▶ Data for processing
····················
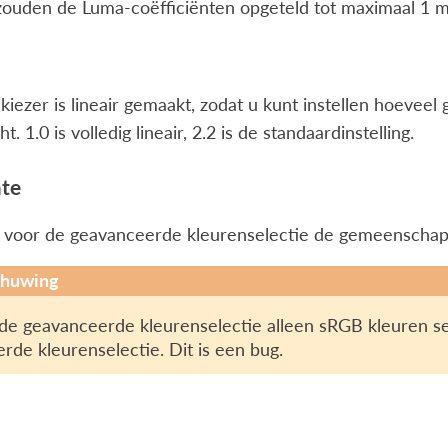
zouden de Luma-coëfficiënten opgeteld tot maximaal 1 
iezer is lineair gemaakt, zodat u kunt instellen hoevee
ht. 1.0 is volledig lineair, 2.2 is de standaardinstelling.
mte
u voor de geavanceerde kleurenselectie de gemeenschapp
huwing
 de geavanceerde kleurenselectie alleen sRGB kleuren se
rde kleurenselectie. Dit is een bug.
····················
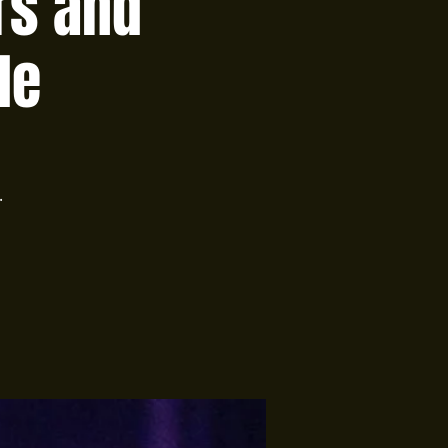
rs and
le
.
····················
Please return the lines above that run from the line containing "zouden de Luma-coëfficiënten" to the line containing "rde kleurenselectie. Dit is een bug.", inclusive, exactly and with no other lines.

zouden de Luma-coëfficiënten opgeteld tot maximaal 1 
iezer is lineair gemaakt, zodat u kunt instellen hoevee
ht. 1.0 is volledig lineair, 2.2 is de standaardinstelling.
mte
u voor de geavanceerde kleurenselectie de gemeenschapp
huwing
 de geavanceerde kleurenselectie alleen sRGB kleuren se
rde kleurenselectie. Dit is een bug.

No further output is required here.